九月を迎えた途端、今朝は寒くて目が覚めた。季節は確実に移ろい、わが身も着実に老化してゆく。

 以前、作家五木寛之氏が新聞に親鸞聖人の御一生を小説というかたちで連載された。その中で四十歳代の聖人が関東の人々に教えを説いて行かれた様を次のように描写している。

 人々の中から、念仏をすると「亭主の大酒と浮気はなおっけ」と問われて「それはわからぬ」と答える。すると「なんでぇ。けっきょく、念仏はなんの役にもただねえのか」ということになる。
 商売繁盛や病気の平癒を願う人々に対して、聖人は九歳の時に体験したことを語り始める。稚児僧として比叡山にはいってまもなく急ぎ横川の宿坊まで荷物を届けける役を引き受けた話だ。
 夕刻に出発しやがて途中で夜になり、険しい山道のなかついに身動きもできず、叫び声もでなくなる。そのとき、空から青白い光がさしてきて、あたりをくっきりと照らし出した。「月の光があたりを照らしたからといって、背おっている荷物が軽くなったわけではない。だが坐りこんでいたわたしはたちあがり、歩きだすことができた」と書かれている。
 おそらく史実というより五木氏の創作であろうが、私はこの部分を読んで、正像末和讃の35首にある「無明長夜の燈炬なり 智眼くらしとかなしむな 生死大海の船筏なり 罪障おもしとなげかざれ」といううたを思い浮べた。聖人は念仏をいわばいつ明けるとも知れない闇夜を照らす燈炬であり、大海原の中の船筏であると仰っている。
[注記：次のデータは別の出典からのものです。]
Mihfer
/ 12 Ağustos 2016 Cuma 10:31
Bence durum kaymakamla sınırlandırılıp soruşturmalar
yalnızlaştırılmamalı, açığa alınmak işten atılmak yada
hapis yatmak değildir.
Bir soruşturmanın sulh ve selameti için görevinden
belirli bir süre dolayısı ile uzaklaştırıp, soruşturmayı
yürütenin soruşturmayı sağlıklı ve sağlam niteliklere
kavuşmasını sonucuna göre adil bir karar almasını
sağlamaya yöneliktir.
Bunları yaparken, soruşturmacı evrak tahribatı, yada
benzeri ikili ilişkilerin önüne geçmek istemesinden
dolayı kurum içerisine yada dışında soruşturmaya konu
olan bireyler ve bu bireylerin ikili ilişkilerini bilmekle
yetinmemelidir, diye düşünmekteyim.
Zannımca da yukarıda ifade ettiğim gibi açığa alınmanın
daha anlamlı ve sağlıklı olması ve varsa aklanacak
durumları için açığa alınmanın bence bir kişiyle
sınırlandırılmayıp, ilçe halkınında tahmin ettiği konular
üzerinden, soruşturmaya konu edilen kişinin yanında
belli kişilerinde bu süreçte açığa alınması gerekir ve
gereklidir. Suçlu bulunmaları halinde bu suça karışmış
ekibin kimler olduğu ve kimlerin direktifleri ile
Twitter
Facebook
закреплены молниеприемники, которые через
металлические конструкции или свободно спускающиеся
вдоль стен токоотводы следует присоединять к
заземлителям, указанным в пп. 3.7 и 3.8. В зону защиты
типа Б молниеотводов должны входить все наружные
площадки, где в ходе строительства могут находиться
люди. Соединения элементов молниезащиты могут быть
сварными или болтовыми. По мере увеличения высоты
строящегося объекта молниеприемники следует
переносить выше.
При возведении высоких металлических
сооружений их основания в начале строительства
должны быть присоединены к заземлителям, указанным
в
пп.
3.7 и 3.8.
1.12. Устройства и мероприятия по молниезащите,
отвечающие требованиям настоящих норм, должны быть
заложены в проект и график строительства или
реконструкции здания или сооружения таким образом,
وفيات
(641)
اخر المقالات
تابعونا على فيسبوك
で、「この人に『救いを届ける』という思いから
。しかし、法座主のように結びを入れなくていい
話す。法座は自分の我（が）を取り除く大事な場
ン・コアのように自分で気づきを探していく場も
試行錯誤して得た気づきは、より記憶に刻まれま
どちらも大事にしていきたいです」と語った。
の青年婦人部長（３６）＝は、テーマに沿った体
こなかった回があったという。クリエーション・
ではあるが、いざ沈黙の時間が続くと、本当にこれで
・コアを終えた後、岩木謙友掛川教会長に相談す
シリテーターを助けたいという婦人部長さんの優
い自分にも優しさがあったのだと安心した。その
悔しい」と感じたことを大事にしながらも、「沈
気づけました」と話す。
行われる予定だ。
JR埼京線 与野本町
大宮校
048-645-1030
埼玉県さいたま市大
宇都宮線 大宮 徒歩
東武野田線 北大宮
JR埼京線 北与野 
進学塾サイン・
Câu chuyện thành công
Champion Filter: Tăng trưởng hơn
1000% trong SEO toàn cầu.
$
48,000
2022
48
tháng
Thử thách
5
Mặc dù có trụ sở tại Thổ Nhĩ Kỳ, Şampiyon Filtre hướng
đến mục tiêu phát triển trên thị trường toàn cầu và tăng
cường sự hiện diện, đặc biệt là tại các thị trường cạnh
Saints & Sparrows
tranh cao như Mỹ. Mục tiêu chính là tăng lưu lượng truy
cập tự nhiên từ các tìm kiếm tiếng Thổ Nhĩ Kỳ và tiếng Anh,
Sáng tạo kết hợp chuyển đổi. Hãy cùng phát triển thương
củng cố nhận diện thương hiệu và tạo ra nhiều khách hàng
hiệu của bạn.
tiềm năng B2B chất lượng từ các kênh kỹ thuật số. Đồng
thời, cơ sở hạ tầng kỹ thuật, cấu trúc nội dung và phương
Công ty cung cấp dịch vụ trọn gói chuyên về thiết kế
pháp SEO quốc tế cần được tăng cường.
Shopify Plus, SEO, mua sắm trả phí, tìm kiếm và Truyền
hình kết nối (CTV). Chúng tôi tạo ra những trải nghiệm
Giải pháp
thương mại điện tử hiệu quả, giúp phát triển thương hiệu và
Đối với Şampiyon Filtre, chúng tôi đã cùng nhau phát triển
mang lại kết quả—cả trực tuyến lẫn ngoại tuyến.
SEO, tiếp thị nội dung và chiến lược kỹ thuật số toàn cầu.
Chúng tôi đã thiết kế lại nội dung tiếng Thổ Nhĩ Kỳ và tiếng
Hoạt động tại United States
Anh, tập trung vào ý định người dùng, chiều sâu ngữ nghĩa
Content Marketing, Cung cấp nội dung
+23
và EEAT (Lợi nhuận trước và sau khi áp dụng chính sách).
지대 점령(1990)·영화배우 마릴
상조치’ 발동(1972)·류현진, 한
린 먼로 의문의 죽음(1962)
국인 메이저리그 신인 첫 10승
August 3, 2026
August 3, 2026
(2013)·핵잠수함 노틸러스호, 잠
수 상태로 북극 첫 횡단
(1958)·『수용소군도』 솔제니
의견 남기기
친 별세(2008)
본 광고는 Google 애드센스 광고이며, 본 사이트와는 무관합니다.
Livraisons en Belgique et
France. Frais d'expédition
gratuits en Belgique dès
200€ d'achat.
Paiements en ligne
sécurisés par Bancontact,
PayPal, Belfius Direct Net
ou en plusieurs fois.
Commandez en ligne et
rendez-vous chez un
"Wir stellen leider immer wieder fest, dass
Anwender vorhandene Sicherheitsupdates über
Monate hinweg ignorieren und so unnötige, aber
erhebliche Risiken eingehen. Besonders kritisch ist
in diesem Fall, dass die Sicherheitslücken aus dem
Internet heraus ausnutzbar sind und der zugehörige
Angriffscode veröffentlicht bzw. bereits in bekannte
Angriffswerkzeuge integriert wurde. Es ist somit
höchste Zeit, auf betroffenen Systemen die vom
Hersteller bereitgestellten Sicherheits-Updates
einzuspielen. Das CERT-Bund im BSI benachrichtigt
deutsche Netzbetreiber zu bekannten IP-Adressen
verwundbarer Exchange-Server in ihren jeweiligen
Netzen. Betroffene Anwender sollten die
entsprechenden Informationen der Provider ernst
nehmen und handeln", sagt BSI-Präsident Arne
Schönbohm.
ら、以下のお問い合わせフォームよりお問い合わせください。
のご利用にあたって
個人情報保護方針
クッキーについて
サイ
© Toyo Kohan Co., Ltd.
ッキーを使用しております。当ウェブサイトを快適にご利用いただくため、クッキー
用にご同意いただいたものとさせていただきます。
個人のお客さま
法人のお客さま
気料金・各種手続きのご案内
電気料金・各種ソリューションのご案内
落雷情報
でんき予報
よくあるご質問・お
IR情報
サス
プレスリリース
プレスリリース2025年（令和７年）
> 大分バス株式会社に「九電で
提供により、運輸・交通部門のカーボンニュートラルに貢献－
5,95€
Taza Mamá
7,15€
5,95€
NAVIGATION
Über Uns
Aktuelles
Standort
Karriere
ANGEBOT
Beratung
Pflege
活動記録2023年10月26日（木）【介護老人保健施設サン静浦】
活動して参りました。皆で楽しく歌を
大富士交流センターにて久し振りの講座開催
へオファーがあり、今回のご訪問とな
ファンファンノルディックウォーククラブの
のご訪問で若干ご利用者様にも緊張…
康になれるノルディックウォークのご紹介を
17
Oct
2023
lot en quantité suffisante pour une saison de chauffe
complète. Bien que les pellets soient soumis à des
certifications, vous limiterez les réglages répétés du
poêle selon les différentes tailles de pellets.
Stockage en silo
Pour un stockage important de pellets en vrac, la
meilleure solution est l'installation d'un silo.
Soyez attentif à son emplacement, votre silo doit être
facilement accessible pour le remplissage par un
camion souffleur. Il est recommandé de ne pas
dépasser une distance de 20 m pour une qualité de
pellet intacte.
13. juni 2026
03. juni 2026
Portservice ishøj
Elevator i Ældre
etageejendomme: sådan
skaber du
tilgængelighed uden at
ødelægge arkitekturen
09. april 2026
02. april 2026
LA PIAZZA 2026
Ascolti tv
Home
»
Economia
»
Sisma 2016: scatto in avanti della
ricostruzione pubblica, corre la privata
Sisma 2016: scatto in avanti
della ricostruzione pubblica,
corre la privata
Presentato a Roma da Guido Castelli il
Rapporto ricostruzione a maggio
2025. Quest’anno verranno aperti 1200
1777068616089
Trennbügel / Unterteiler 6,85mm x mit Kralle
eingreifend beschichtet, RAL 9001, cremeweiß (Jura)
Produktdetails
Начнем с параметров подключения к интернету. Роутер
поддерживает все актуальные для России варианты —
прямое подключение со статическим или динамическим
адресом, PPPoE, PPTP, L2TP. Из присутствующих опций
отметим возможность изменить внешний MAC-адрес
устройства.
 食糧難に苦しむ国への支援のあり方について、食べ物を送っても一時的なことで、一歩間違うと要求がエスカレートすることすらあるという。恒常的な本当の支援は食糧生産の為に一緒に汗を流すことだという。

 いつの世も、苦しみの中にあると人はつい、自分に都合のいいように環境を変えようと求めるのだが、念仏が教えてくれる生き方はどうも逆のようである。